This weekend both the boy and I have been grounded by a pretty nasty bout of tonsilitis. I used to get it quite a bit when I was a student, most notably during my first year exams. Having to miss one because my throat went an illuminous shade of yellow meant I needed to drag myself down to UCLH A&E department. The triage and doctor both made a physical repulsion after having examined my throat. It seemed that I had left the tonsilitis festering for so long that it had developed into something else.
I didn’t even know tonsilitis could develop into something else. But there I was, sitting behind a curtain being told I would have to stay in over night on a drip because my throat was so bad. My friends, who had kindly accompanied me on the trip, were waiting patiently on the other side, presumably hoping they’d steered clear of my room for long enough to not have caught the virus themselves.

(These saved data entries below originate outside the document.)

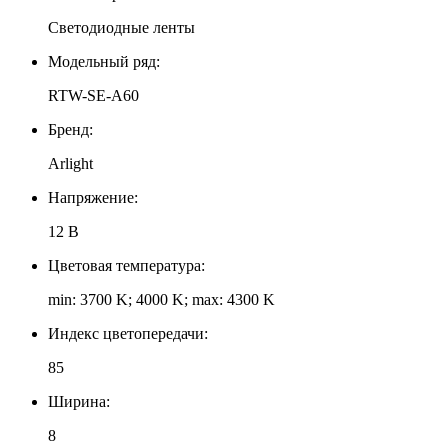
Светодиодные ленты
Модельный ряд:
RTW-SE-A60
Бренд:
Arlight
Напряжение:
12 В
Цветовая температура:
min: 3700 K; 4000 K; max: 4300 K
Индекс цветопередачи:
85
Ширина:
8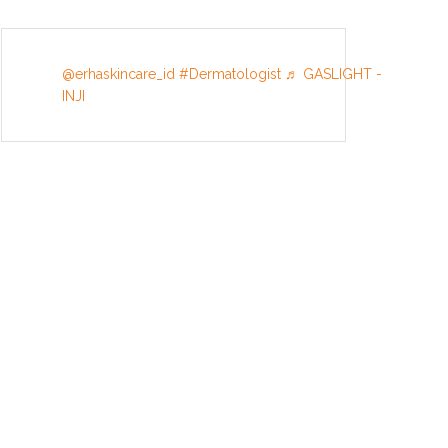
@erhaskincare_id
#Dermatologist
♬ GASLIGHT -
INJI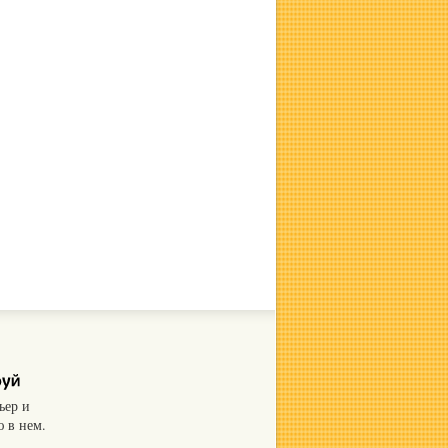
ьер и
 в нем.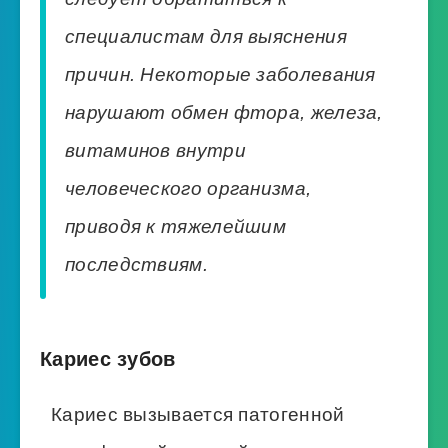
специалистам для выяснения
причин. Некоторые заболевания
нарушают обмен фтора, железа,
витаминов внутри
человеческого организма,
приводя к тяжелейшим
последствиям.
Кариес зубов
Кариес вызывается патогенной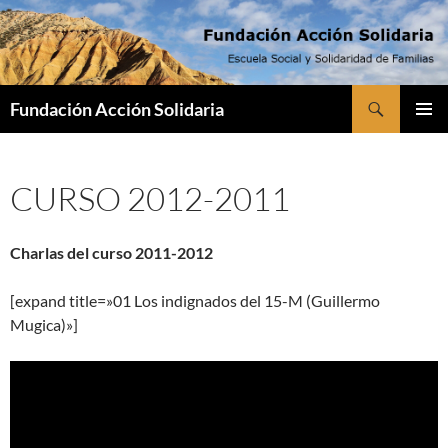
Saltar
al
contenido
Buscar
Fundación Acción Solidaria
MENÚ
PRINCI
CURSO 2012-2011
Charlas del curso 2011-2012
[expand title=»01 Los indignados del 15-M (Guillermo
Mugica)»]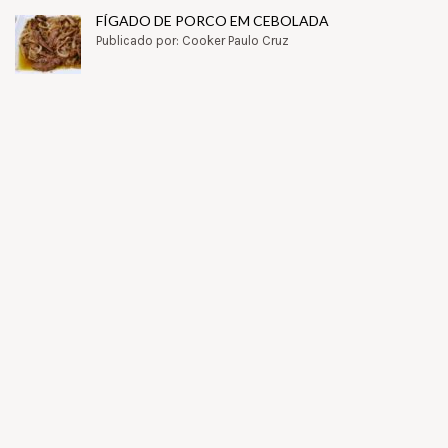
FÍGADO DE PORCO EM CEBOLADA
Publicado por: Cooker Paulo Cruz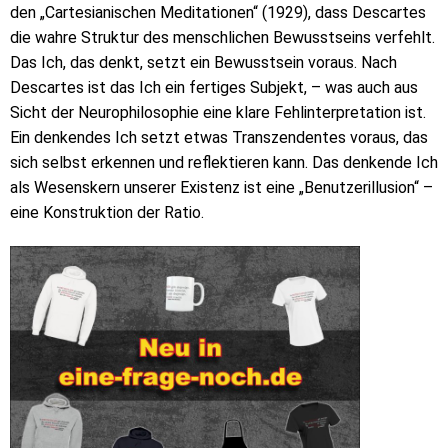
den „Cartesianischen Meditationen“ (1929), dass Descartes
die wahre Struktur des menschlichen Bewusstseins verfehlt.
Das Ich, das denkt, setzt ein Bewusstsein voraus. Nach
Descartes ist das Ich ein fertiges Subjekt, – was auch aus
Sicht der Neurophilosophie eine klare Fehlinterpretation ist.
Ein denkendes Ich setzt etwas Transzendentes voraus, das
sich selbst erkennen und reflektieren kann. Das denkende Ich
als Wesenskern unserer Existenz ist eine „Benutzerillusion“ –
eine Konstruktion der Ratio.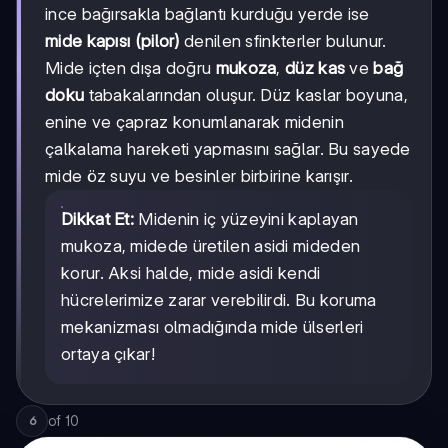
ince bağırsakla bağlantı kurduğu yerde ise
mide kapısı (pilor)
denilen sfinkterler bulunur.
Mide içten dışa doğru
mukoza
,
düz kas
ve
bağ
doku
tabakalarından oluşur. Düz kaslar boyuna,
enine ve çapraz konumlanarak midenin
çalkalama hareketi yapmasını sağlar. Bu sayede
mide öz suyu ve besinler birbirine karışır.
Dikkat Et:
Midenin iç yüzeyini kaplayan
mukoza, midede üretilen asidi mideden
korur. Aksi halde, mide asidi kendi
hücrelerimize zarar verebilirdi. Bu koruma
mekanizması olmadığında mide ülserleri
ortaya çıkar!
of
10
6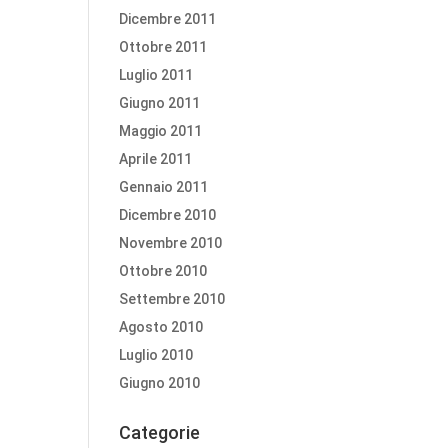
Dicembre 2011
Ottobre 2011
Luglio 2011
Giugno 2011
Maggio 2011
Aprile 2011
Gennaio 2011
Dicembre 2010
Novembre 2010
Ottobre 2010
Settembre 2010
Agosto 2010
Luglio 2010
Giugno 2010
Categorie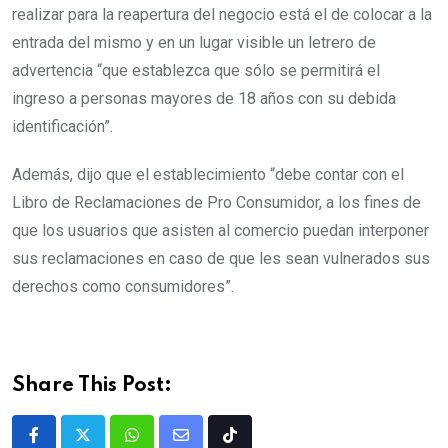
realizar para la reapertura del negocio está el de colocar a la
entrada del mismo y en un lugar visible un letrero de
advertencia “que establezca que sólo se permitirá el
ingreso a personas mayores de 18 años con su debida
identificación”.
Además, dijo que el establecimiento “debe contar con el
Libro de Reclamaciones de Pro Consumidor, a los fines de
que los usuarios que asisten al comercio puedan interponer
sus reclamaciones en caso de que les sean vulnerados sus
derechos como consumidores”.
Share This Post: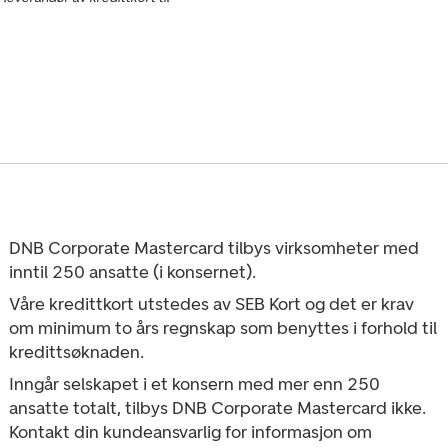
DNB Corporate Mastercard tilbys virksomheter med
inntil 250 ansatte (i konsernet).
Våre kredittkort utstedes av SEB Kort og det er krav
om minimum to års regnskap som benyttes i forhold til
kredittsøknaden.
Inngår selskapet i et konsern med mer enn 250
ansatte totalt, tilbys DNB Corporate Mastercard ikke.
Kontakt din kundeansvarlig for informasjon om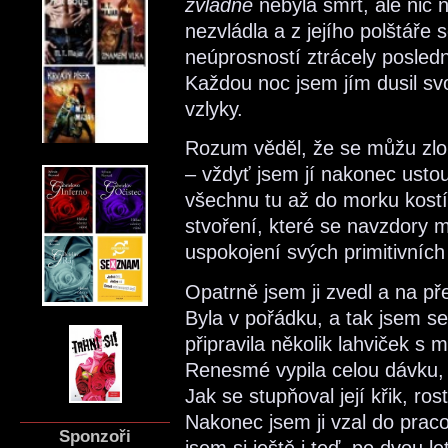
zvládne
nebyla smrt, ale nic n
nezvládla a z jejího polštář
neúprosností ztrácely posledn
Každou noc jsem jím dusil sv
vzlyky.
Rozum věděl, že se můžu zlo
– vždyť jsem jí nakonec ustou
všechnu tu až do morku kostí
stvoření, které se navzdory
uspokojení svých primitivních
Opatrně jsem ji zvedl a na př
Byla v pořádku, a tak jsem se 
připravila několik lahviček s m
Renesmé vypila celou dávku, 
Jak se stupňoval její křik, ros
Nakonec jsem ji vzal do praco
Sponzoři
jsem si ještě i teď, po dvou l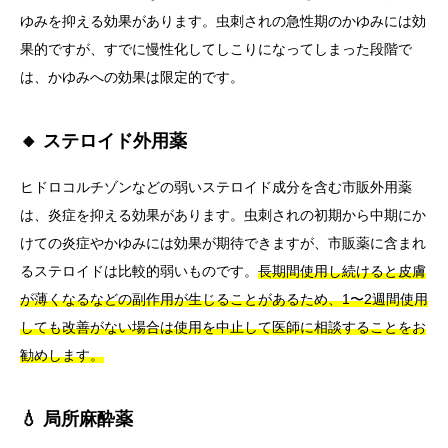
ゆみを抑える効果があります。虫刺されの急性期のかゆみには効
果的ですが、すでに慢性化してしこりになってしまった段階で
は、かゆみへの効果は限定的です。
🔸 ステロイド外用薬
ヒドロコルチゾンなどの弱いステロイド成分を含む市販外用薬
は、炎症を抑える効果があります。虫刺されの初期から中期にか
けての炎症やかゆみには効果が期待できますが、市販薬に含まれ
るステロイドは比較的弱いものです。
長期間使用し続けると皮膚
が薄くなるなどの副作用が生じることがあるため、1〜2週間使用
しても改善がない場合は使用を中止して医師に相談することをお
勧めします。
💧 局所麻酔薬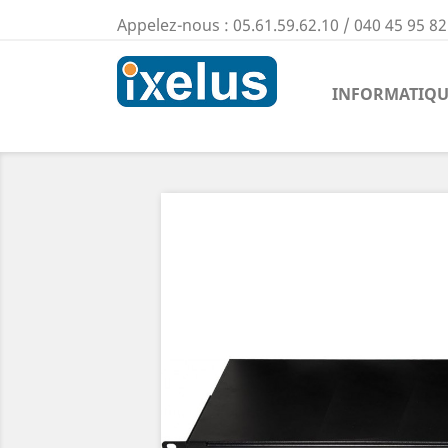
Appelez-nous :
05.61.59.62.10 / 040 45 95 82
INFORMATIQU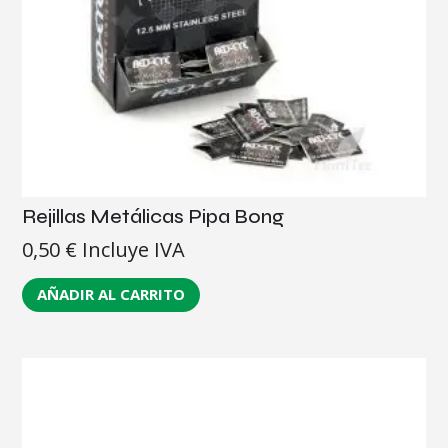
Rejillas Metálicas Pipa Bong
0,50
€
Incluye IVA
AÑADIR AL CARRITO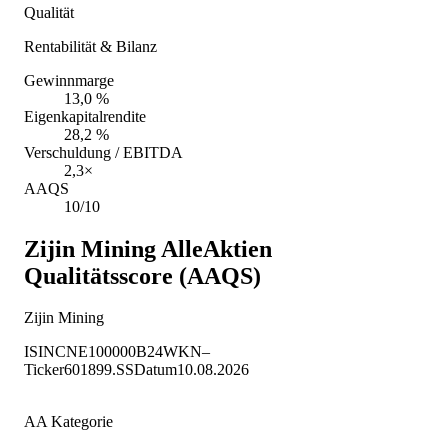
Qualität
Rentabilität & Bilanz
Gewinnmarge
13,0 %
Eigenkapitalrendite
28,2 %
Verschuldung / EBITDA
2,3×
AAQS
10/10
Zijin Mining
AlleAktien
Qualitätsscore (AAQS)
Zijin Mining
ISIN
CNE100000B24
WKN
–
Ticker
601899.SS
Datum
10.08.2026
AA Kategorie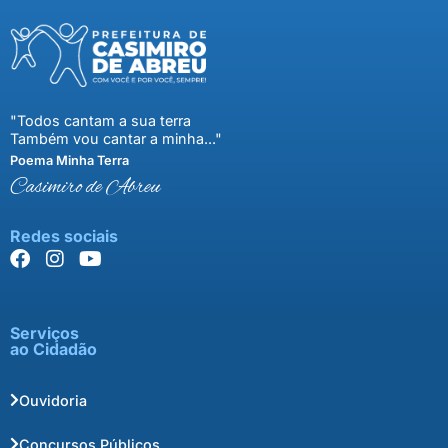
"Todos cantam a sua terra
Também vou cantar a minha..."
Poema Minha Terra
Casimiro de Abreu
Redes sociais
Serviços
ao Cidadão
Ouvidoria
Concursos Públicos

My natural response to a hospital stay was to burst into a fit of tears and proclaim a fear of needles. My trypanophobia was put in its place some years later by a very no nonsense midwife at the Whittington, when I was in labour: “Don’t be ridiculous. No one actually likes needles.” I liked that midwife.
However, back when I was 19 and living on my own in London, the option was 10 giant pills a day or a drip. I chose the pills. I have never had a virus quite that viscious again but this weekend felt almost as enduring with my son suffering his second bout at the same time.
He was in bed with us for two nights, something guaranteed to bring about exhaustion and a black eye. My husband declared himself too ill to get up at 6am on the first morning of my illness so I took on the dressing and breakfasting of a very grumpy toddler in the knowledge I would get two lie-ins on the following days. Alas, my husband’s illness was of the temporary, self-inflicted type from watching the England game the night before. Not realising that when I said “I feel like crap, my throat wants to cave in”, I actually meant ‘I am ill so get up and do the parenting today’, he did feel more than a little guilty later on when he emerged from the bedroom to find me shivering on the sofa to ill to turn off the infuriating kids programmes.
Two days of sleep seems to have sorted it out and the boy has recovered back to his normal cheery self. I still felt guilty for being ill, as thought I am no longer allowed to be but thankfully this time someone was here to offer sympathy and help.
Although I would like to point out my Mother’s take on both these events.
When I was 19 and living in London for the first time: “You’ve been in hospital? For tonsilitis? Well maybe if you went to Sheffield University instead of London and came on the family holiday this week, you wouldn’t have caught tonsilitis. And I am sure it wasn’t really necessary to go to the hospital, the doctors can sort that sort of thing out, you know.”
Then this week: “Poor love (directed at my son). Well you do get ill a lot (directed at me).”